Passed out or sleeping on the job?

asleepA recent Connecticut case[1] arose from an incident wherein an employee came to work and informed his supervisor that he was ill, had pain in his foot and would go home if he did not feel better. Later, the employee was found allegedly passed out in his chair from hypoglycemia and dehydration.  His supervisor who found him in the chair accused him of sleeping on the job and sent him home. The employee sought treatment and was placed on leave by his doctor. The employee secured a doctor’s note indicating that he had passed out due to low blood sugar. The employee was later fired from his job after a meeting with his manager wherein he explained that he had passed out due to a medical condition and had attempted to provide a medical note in that regard. When he tried to give the medical form to the HR manager, the forms were rejected and the company refused to accept them as they were provided after the fact. The employee filed suit alleging violation of the ADA and retaliation among other things.
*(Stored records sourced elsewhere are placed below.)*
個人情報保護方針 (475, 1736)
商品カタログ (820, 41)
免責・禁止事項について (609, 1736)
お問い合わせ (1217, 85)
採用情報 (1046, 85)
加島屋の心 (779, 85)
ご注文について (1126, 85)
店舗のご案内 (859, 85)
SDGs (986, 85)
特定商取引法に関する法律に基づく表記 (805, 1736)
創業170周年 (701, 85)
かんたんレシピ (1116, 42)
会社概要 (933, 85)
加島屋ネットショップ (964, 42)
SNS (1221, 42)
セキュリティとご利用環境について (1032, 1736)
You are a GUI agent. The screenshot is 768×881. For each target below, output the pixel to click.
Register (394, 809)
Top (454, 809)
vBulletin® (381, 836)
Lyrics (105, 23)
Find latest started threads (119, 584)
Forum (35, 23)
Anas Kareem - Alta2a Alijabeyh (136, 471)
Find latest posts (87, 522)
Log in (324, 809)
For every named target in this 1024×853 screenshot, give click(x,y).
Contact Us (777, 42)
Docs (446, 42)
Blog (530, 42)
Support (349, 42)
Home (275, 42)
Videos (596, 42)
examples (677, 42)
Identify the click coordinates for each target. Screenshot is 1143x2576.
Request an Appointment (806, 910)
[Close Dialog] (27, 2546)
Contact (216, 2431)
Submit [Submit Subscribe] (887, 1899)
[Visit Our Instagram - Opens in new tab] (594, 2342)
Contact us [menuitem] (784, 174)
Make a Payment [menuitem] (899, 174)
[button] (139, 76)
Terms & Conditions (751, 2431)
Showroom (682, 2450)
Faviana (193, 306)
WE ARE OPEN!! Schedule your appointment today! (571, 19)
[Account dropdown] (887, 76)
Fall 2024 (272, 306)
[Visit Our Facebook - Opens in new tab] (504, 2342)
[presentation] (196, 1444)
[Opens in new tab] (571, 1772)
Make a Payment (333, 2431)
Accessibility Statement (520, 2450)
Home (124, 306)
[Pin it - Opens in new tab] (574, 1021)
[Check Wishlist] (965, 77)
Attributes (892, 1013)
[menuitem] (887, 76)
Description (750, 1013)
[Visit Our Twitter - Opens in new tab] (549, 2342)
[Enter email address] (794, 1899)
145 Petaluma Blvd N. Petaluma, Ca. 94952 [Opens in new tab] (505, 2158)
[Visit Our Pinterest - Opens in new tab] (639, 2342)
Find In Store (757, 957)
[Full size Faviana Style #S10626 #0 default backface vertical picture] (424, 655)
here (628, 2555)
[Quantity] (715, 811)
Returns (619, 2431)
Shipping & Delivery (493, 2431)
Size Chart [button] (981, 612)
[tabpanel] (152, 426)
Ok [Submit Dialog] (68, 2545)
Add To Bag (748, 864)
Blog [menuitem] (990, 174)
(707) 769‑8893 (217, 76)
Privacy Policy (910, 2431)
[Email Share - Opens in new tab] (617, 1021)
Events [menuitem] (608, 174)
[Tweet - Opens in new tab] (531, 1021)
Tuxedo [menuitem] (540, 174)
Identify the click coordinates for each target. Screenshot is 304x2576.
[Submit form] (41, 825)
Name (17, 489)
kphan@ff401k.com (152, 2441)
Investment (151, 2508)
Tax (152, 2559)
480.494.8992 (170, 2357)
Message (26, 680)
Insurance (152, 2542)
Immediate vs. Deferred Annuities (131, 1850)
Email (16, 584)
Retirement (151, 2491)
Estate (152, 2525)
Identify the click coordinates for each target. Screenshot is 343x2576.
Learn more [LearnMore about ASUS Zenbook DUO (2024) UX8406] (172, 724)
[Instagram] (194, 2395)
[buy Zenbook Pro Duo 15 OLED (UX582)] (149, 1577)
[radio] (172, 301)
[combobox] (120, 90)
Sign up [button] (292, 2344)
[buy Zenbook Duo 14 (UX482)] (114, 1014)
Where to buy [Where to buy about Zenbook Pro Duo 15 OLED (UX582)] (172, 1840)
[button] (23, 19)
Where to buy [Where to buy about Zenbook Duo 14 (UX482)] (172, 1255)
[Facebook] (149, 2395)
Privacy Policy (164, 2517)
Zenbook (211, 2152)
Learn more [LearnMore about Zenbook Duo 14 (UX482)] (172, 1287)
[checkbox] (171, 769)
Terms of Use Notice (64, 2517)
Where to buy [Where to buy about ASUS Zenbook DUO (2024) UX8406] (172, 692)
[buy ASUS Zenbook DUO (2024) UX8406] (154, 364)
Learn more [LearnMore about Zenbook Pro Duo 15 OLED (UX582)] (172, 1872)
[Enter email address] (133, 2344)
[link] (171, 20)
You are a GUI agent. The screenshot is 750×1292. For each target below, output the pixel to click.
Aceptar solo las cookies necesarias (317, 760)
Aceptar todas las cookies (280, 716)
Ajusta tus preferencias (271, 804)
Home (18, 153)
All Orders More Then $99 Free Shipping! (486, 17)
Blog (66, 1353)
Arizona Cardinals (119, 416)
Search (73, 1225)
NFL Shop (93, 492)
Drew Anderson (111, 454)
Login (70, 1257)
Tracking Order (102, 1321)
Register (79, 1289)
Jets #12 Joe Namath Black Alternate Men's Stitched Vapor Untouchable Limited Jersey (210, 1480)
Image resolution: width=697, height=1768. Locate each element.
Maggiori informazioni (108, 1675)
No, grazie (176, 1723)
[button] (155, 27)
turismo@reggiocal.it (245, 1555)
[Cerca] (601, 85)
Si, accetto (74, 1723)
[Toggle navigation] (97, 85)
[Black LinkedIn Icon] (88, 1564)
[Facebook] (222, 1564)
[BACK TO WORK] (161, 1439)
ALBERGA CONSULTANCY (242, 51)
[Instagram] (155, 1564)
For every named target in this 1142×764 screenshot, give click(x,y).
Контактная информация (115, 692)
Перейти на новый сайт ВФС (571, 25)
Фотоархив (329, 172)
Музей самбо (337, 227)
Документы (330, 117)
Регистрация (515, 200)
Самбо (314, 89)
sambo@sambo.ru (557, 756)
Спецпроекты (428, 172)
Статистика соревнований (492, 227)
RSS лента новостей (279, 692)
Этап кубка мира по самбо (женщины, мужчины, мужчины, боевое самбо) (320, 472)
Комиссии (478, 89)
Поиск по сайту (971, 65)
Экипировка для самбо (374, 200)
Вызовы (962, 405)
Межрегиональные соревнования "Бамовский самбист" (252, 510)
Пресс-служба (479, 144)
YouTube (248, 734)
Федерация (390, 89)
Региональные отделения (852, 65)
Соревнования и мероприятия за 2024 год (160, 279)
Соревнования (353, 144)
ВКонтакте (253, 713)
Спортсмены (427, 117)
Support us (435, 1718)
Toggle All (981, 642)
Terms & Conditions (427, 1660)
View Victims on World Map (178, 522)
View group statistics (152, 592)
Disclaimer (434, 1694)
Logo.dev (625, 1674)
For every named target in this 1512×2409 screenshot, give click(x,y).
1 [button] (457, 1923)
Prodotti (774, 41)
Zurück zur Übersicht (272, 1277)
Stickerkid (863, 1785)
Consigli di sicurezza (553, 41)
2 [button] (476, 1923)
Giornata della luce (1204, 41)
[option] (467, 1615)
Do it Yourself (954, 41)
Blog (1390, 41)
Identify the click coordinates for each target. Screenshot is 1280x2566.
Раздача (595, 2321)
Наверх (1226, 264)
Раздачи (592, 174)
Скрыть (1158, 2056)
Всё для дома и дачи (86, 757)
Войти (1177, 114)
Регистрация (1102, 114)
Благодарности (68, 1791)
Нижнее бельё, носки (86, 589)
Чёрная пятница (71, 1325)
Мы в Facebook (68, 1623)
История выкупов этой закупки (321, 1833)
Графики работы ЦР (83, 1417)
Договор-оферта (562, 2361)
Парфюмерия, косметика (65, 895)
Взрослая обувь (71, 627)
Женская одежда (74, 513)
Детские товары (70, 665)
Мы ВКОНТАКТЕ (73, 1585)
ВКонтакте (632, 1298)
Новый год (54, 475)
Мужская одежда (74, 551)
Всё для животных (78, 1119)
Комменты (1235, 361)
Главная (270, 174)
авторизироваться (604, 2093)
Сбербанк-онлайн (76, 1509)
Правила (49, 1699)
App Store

The court found that the employee’s diabetes, high blood pressure and related symptoms constituted a disability as defined under the ADA and in so holding noted that the regulations state that “an impairment need not prevent or significantly or severely restrict the individual from performing a major life activity in order to be considered substantially limiting”. The court further noted that the employer had been previously put on notice that the individual suffered from diabetes and was treating with a diabetes specialist. Further, prior to his discharge, the Court noted that the employee had advised the employer that he had gotten light headed and passed out due to his condition and had attempted to submit confirming medical documentation. On this basis, the court determined that a jury could find that the employer should have engaged in the ADA interactive process before firing him.

The court rejected the employer’s argument that the employee never asked for an accommodation on the basis that an employer must reasonably accommodate a disability if it is obvious and the employer knew or should have known that the employee was disabled. In dismissing the Motion for Summary Judgment, the court relied upon the fact, among others, that the employee had put the employer on prior notice of his diabetes.

This case stresses the importance of engaging in the interactive process with employees when they are known to have or are believed to have a disability. Some tips to remember are to conduct an interactive accommodation process and to act in good faith in attempting to find a reasonable accommodation that will work for both the employee and the employer. Employers should ensure that their managers and human resource professionals are properly trained to recognize when the duty to begin the interactive process arises. Employers should also ensure that the lines of communication with the employee remain open and that input from the employee is invited. The employer should follow-up with the employee to ensure that the accommodation has been successful and be cognizant of the fact that circumstances could change which may necessitate revisions to the accommodation. Consider all feasible alternative accommodations including the ones suggested by the employee. Although employers do not have to choose the employee’s proposed accommodation, it may be of benefit in litigation to be able to demonstrate that consideration was at least given to the employee’s requested accommodation.

[1] Willoughby v. Connecticut Container, (Nov. 27, 2013)(USDC Connecticut).